XIII. — Les Bourgeons

XIII
Les bourgeons.

Bourgeons axillaires et bourgeons terminaux. — Bourgeons à feuilles. — Bourgeons à fleurs. — Bourgeons adventifs. — Écailles, duvet et résine des bourgeons. — Propolis. — Origine des écailles. — Structure intérieure d’un bourgeon. — Préfoliation. — Bourgeons dormants. — Bourgeons écailleux et bourgeons nus. — Prompts bourgeons. — Taille des arbres. — Talles du blé. — Recépage. — Futaie et taillis. — Saules cultivés en tétards. — Ratissage des allées.

La tige, avec ses dépendances, n’est que la cité végétale, le support commun des individus dont l’association constitue la plante. Ces individus, qui sont-ils ? Nous l’avons déjà dit ; ce sont les bourgeons, dont nous allons maintenant étudier la structure.

Un bourgeon est un rameau à l’état naissant, c’est le jeune âge de l’individu végétal. Il apparaît d’abord sous forme d’un petit globule de tissu cellulaire, qui perce l’écorce et se recouvre d’ébauches de feuilles. Des vaisseaux s’y organisent, se mettent en rapport avec ceux de la tige et le jeune rejeton se trouve enraciné sur la plante mère.
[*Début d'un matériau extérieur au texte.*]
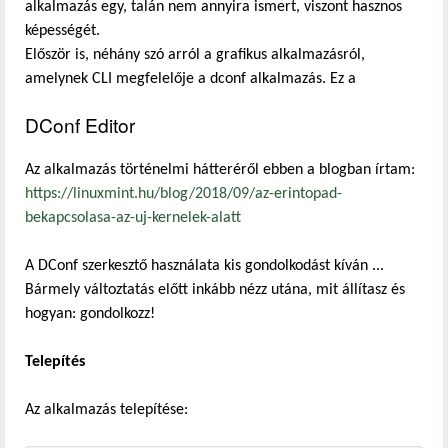
alkalmazás egy, talán nem annyira ismert, viszont hasznos
képességét.
Először is, néhány szó arról a grafikus alkalmazásról,
amelynek CLI megfelelője a dconf alkalmazás. Ez a
DConf Editor
Az
alkalmazás történelmi hátteréről ebben a blogban írtam:
https://linuxmint.hu/blog/2018/09/az-erintopad-
bekapcsolasa-az-uj-kernelek-alatt
A DConf szerkesztő használata kis gondolkodást kíván ...
Bármely változtatás előtt inkább nézz utána, mit állítasz és
hogyan: gondolkozz!
Telepítés
Az alkalmazás telepítése: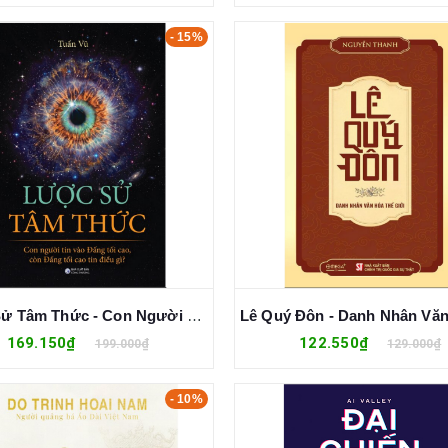
- 15%
Lược Sử Tâm Thức - Con Người Tin Vào Đấng Tối Cao, Còn Đấng Tối Cao Tin Điều Gì? - Tuấn Vũ
169.150₫
122.550₫
199.000₫
129.000₫
- 10%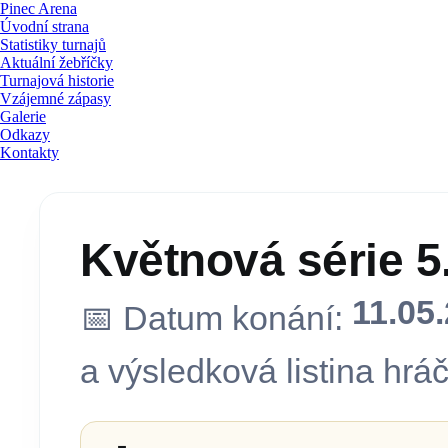
Pinec Arena
Úvodní strana
Statistiky turnajů
Aktuální žebříčky
Turnajová historie
Vzájemné zápasy
Galerie
Odkazy
Kontakty
Květnová série 5
11.05
📅 Datum konání:
a výsledková listina hráč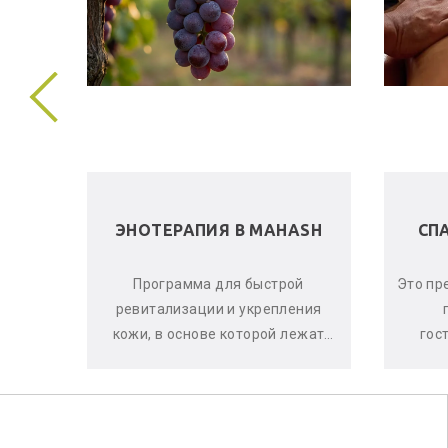
 В
ЭНОТЕРАПИЯ В MAHASH
СП
ела и
Программа для быстрой
Это пр
е, что
ревитализации и укрепления
аете
кожи, в основе которой лежат
гос
оматы
активные свойства красного
ма
винограда, ягод асаи и черной
си
смо...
Les bourgeons naissent en des points fixes ; il est de règle qu’il s’en forme un à l’aisselle de chaque feuille, c’est-à-dire immédiatement en dessus du point d’attache de la feuille avec le rameau ; il est de règle encore que l’extrémité du rameau en porte un. Ceux qui sont placés à l’aisselle des feuilles se nomment bourgeons axillaires ; celui qui termine le rameau se nomme bourgeon terminal. Ils ne sont pas tous également vigoureux ; les plus forts occupent le haut du rameau, les plus faibles le bas. Les feuilles inférieures en abritent même de si petits à leur aisselle, qu’il faut un peu d’attention pour les apercevoir. Ces bourgeons chétifs dépérissent fréquemment sans se développer. Sur un rameau de lilas, vous constaterez aisément ces différences de grosseur de bourgeon à bourgeon.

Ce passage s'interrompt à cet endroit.